La risposta di Paul Dano alle critiche di Tarantino è da applausi, c'è poco da dire
Quentin Tarantino l'ha definito "l'attore più scarso", ma la risposta (elegantissima) di Paul Dano non si è fatta attendere
Diciamoci la verità: se metti un microfono davanti a Quentin Tarantino sai già che qualcuno, molto probabilmente, finirà al tappeto. Solo che stavolta il "pugno" non è cinematografico ma una sventagliata di fango gratuita contro uno degli attori più talentuosi e sottili della sua generazione, Paul Dano.
Paul Dano "fredda" Tarantino
Al Sundance, tra un festeggiamento e l’altro per i vent’anni di quel piccolo capolavoro che è Little Miss Sunshine, tutti aspettavano la reazione di Paul. E lui ha risposto infine con grande intelligenza, dando una lezione di stile a tutti. Invece di scendere nel fango, ha sorriso e ha ringraziato il pubblico: "Sono grato che il mondo abbia parlato per me, così non ho dovuto farlo io".
In pratica, mentre Tarantino gliene diceva di tutti i colori al microfono, i fan e i colleghi di Dano hanno alzato un muro di protezione tale che lui non ha dovuto nemmeno alzare un dito. È il classico caso in cui il silenzio fa molto più rumore delle urla.
Toni Collette, che con Paul ci ha lavorato, è stata molto più diretta di lui: "Ma davvero stiamo parlando di questo? Ma vaff** a quel tizio!". Una sintesi perfetta di quello che hanno pensato in molti a Park City.

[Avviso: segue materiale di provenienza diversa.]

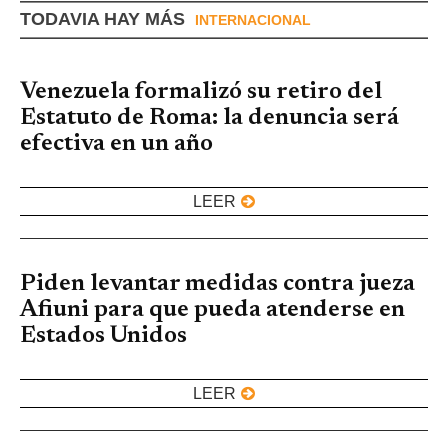
TODAVIA HAY MÁS
INTERNACIONAL
Venezuela formalizó su retiro del
Estatuto de Roma: la denuncia será
efectiva en un año
LEER
Piden levantar medidas contra jueza
Afiuni para que pueda atenderse en
Estados Unidos
LEER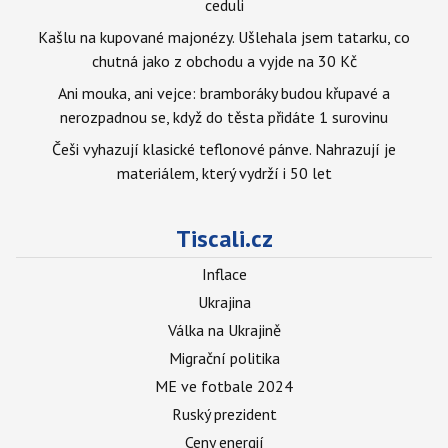
ceduli
Kašlu na kupované majonézy. Ušlehala jsem tatarku, co
chutná jako z obchodu a vyjde na 30 Kč
Ani mouka, ani vejce: bramboráky budou křupavé a
nerozpadnou se, když do těsta přidáte 1 surovinu
Češi vyhazují klasické teflonové pánve. Nahrazují je
materiálem, který vydrží i 50 let
Tiscali.cz
Inflace
Ukrajina
Válka na Ukrajině
Migrační politika
ME ve fotbale 2024
Ruský prezident
Ceny energií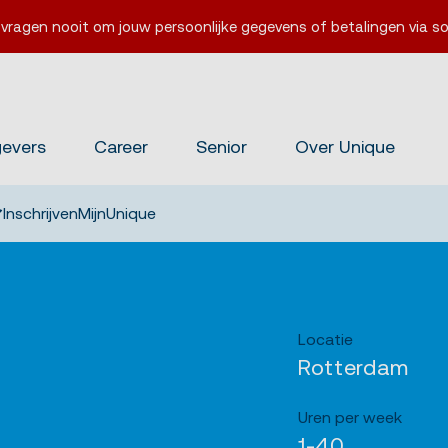
 vragen nooit om jouw persoonlijke gegevens of betalingen via so
gevers
Career
Senior
Over Unique
Inschrijven
MijnUnique
Locatie
Rotterdam
Uren per week
1-40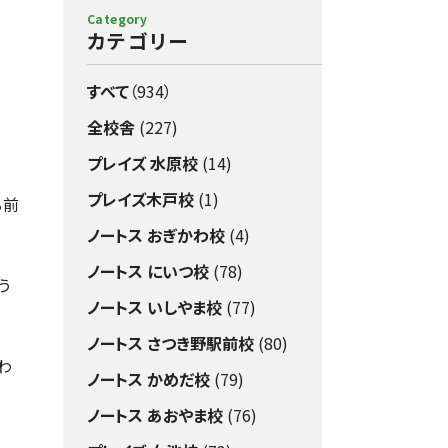
Category
カテゴリー
すべて
（934）
全校舎
(227)
プレイズ 水原校
(14)
プレイズ木戸校
(1)
る前
ノートス おぎかわ校
(4)
ノートス にいつ校
(78)
う
ノートス いしやま校
(77)
ノートス さつき野駅前校
(80)
わ
ノートス かめだ校
(79)
ノートス あおやま校
(76)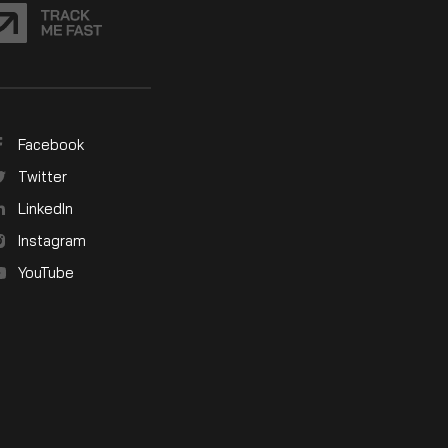
Facebook
Twitter
LinkedIn
Instagram
YouTube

Tarantino non è nuovo a queste sparate (ne hanno fatto le spese anche Owen Wilson e Matthew Lillard), ma stavolta la sensazione è che abbia pestato i piedi alla persona sbagliata. George Clooney si è subito offerto di lavorare con Dano, e i registi di Little Miss Sunshine hanno definito le uscite di Quentin semplicemente "imbarazzanti".